Records supplied section start

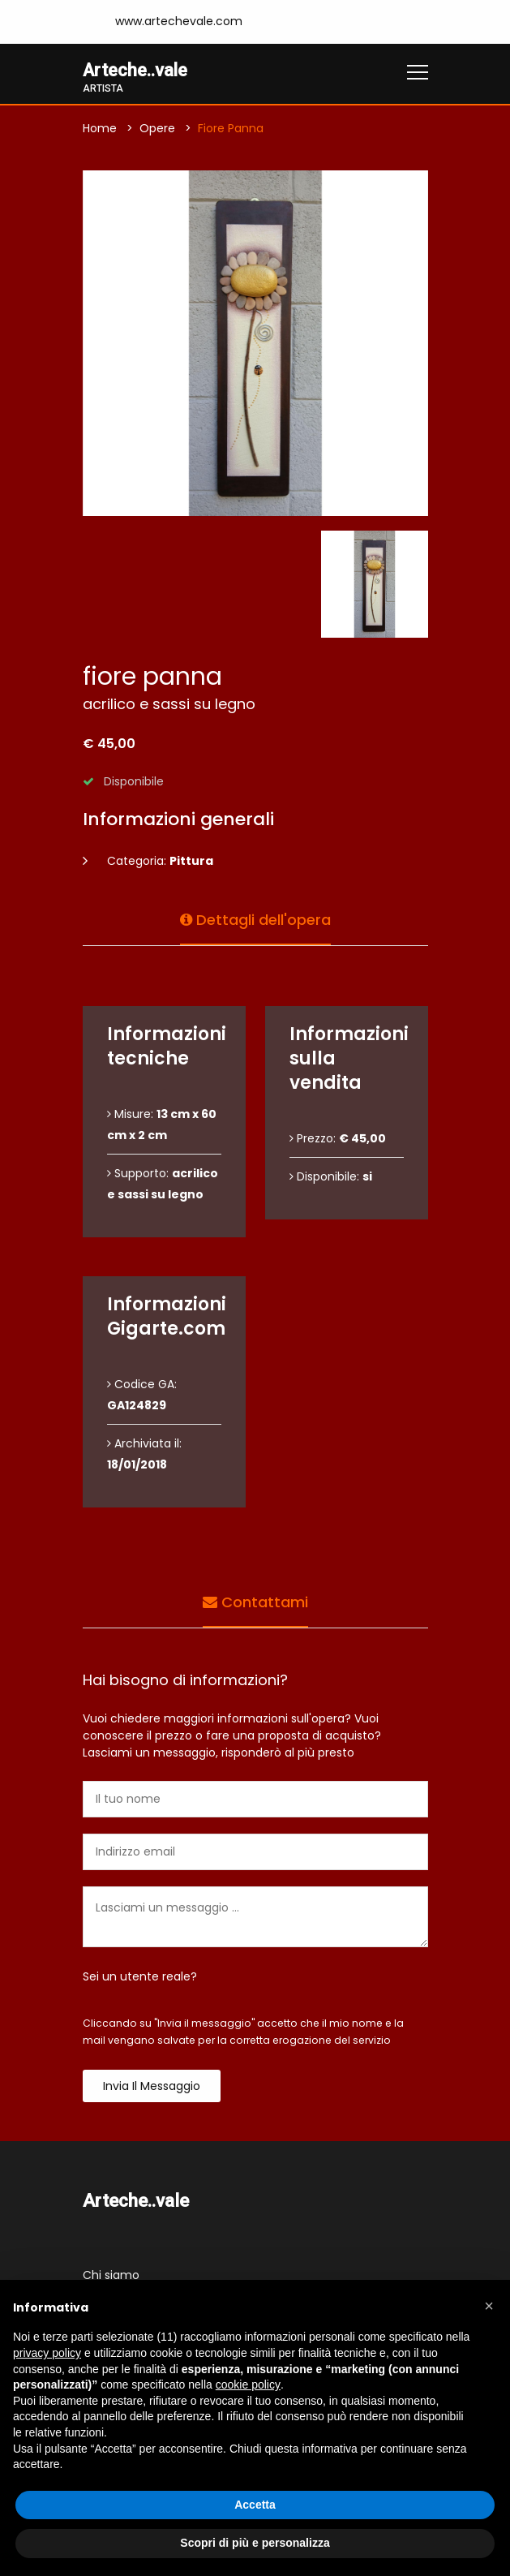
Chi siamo (111, 2275)
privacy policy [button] (47, 2352)
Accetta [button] (255, 2504)
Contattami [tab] (255, 1601)
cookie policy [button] (248, 2384)
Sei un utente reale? (140, 1977)
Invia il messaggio (151, 2087)
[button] (489, 2306)
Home (100, 129)
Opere (157, 129)
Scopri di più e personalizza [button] (254, 2542)
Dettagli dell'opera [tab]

Records supplied section end

## [Task item]
The expected answer is the complete set of entries, copied verbatim, with no pictures.

## [Final answer]
Chi siamo (111, 2275)
privacy policy [button] (47, 2352)
Accetta [button] (255, 2504)
Contattami [tab] (255, 1601)
cookie policy [button] (248, 2384)
Sei un utente reale? (140, 1977)
Invia il messaggio (151, 2087)
[button] (489, 2306)
Home (100, 129)
Opere (157, 129)
Scopri di più e personalizza [button] (254, 2542)
Dettagli dell'opera [tab]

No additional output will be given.